ENTRIES PROVIDED: Begin

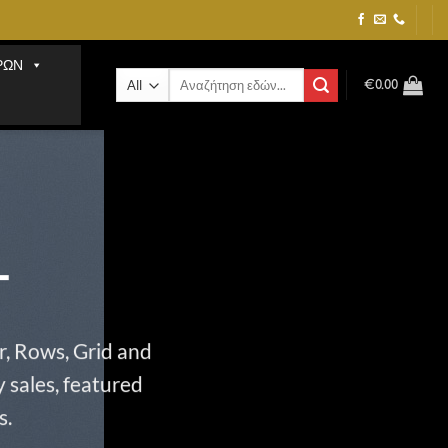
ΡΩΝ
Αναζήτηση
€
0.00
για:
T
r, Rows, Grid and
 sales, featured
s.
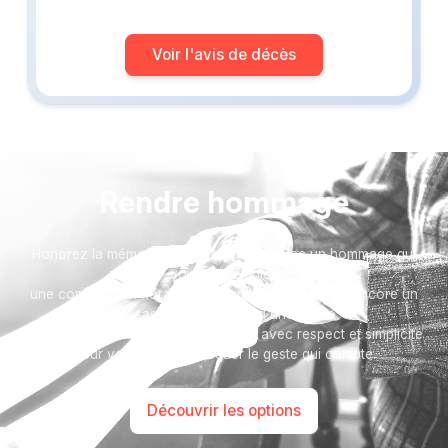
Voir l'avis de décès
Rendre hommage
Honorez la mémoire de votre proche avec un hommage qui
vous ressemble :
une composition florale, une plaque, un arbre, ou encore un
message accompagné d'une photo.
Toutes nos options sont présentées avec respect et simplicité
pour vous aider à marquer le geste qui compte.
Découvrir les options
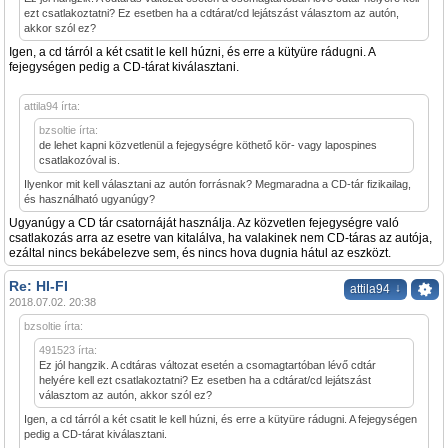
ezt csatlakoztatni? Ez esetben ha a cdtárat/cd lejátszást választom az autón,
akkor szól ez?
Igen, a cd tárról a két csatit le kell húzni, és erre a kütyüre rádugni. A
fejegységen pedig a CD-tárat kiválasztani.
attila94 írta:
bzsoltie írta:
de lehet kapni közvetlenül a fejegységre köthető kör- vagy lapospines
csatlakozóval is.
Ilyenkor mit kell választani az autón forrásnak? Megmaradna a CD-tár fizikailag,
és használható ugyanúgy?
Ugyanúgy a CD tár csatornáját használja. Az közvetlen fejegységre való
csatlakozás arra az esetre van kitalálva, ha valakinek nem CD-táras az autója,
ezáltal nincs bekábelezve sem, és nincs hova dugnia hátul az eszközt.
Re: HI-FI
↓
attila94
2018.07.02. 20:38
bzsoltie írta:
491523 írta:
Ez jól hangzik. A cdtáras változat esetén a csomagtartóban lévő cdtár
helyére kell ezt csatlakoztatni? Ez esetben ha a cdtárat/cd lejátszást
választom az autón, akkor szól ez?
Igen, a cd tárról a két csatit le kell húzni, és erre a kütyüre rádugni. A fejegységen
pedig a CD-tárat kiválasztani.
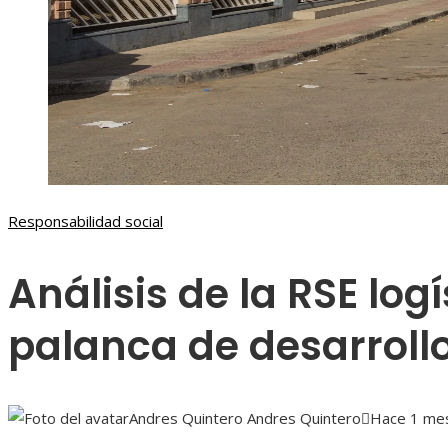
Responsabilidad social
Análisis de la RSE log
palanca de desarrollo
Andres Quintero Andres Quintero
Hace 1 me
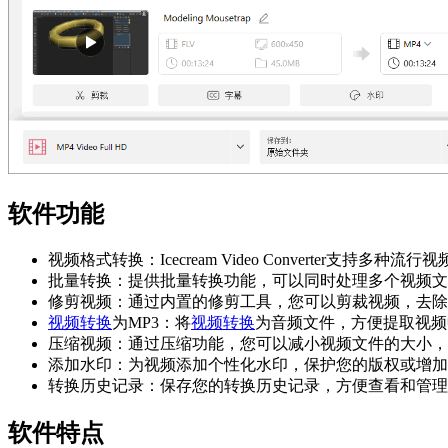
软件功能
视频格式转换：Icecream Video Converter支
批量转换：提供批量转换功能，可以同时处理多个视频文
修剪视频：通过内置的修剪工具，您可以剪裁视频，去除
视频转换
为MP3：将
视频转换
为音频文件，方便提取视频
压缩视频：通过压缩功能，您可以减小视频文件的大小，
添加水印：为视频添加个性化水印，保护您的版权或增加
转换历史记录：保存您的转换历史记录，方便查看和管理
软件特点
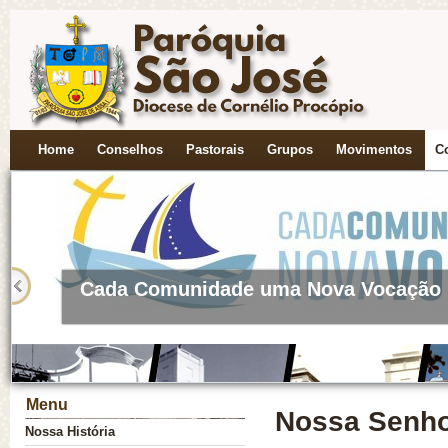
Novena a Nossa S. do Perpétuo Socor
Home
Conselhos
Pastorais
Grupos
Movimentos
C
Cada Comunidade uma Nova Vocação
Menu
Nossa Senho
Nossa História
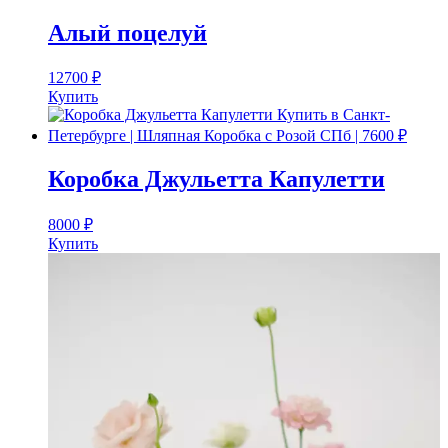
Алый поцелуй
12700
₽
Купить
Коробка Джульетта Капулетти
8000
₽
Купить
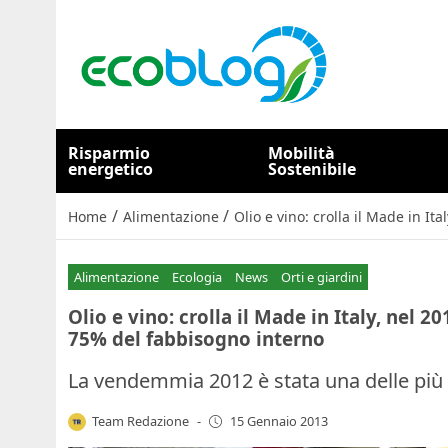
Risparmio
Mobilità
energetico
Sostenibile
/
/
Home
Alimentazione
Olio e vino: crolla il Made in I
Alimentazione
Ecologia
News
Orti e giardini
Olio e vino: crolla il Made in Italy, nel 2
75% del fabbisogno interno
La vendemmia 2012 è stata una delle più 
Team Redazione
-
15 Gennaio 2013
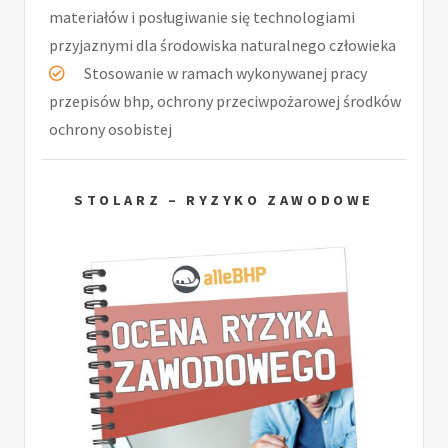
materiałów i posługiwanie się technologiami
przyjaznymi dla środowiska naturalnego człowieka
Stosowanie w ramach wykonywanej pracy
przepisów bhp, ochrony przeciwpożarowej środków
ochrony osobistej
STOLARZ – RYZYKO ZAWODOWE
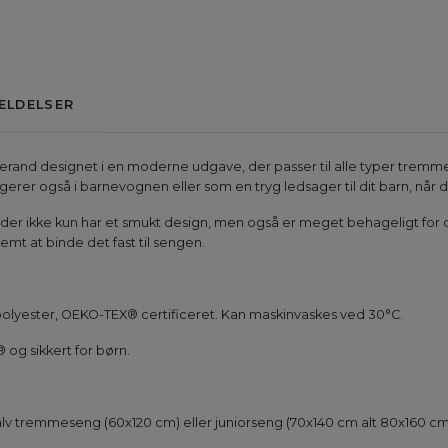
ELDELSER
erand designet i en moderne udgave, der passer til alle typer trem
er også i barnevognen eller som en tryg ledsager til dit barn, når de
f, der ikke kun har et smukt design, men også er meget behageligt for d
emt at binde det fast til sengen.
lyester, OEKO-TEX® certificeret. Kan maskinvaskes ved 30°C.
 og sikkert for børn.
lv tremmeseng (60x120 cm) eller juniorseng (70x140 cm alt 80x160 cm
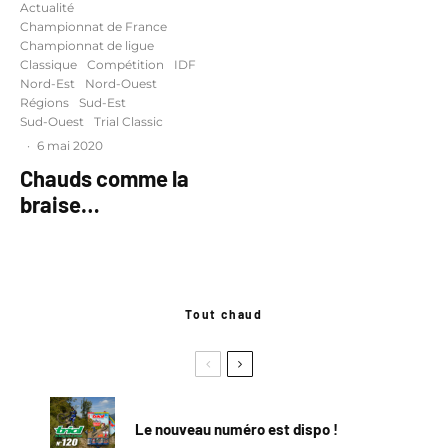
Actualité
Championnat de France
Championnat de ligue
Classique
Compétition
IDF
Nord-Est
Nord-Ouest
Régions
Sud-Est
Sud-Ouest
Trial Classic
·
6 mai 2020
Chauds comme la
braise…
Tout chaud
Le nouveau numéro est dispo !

ENTRIES PROVIDED: End

TASK GOAL: Pull out all lines in the data above that include "Made".

OUTPUT FOR THIS TASK:
Olio e vino: crolla il Made in I
Olio e vino: crolla il Made in Italy, nel 2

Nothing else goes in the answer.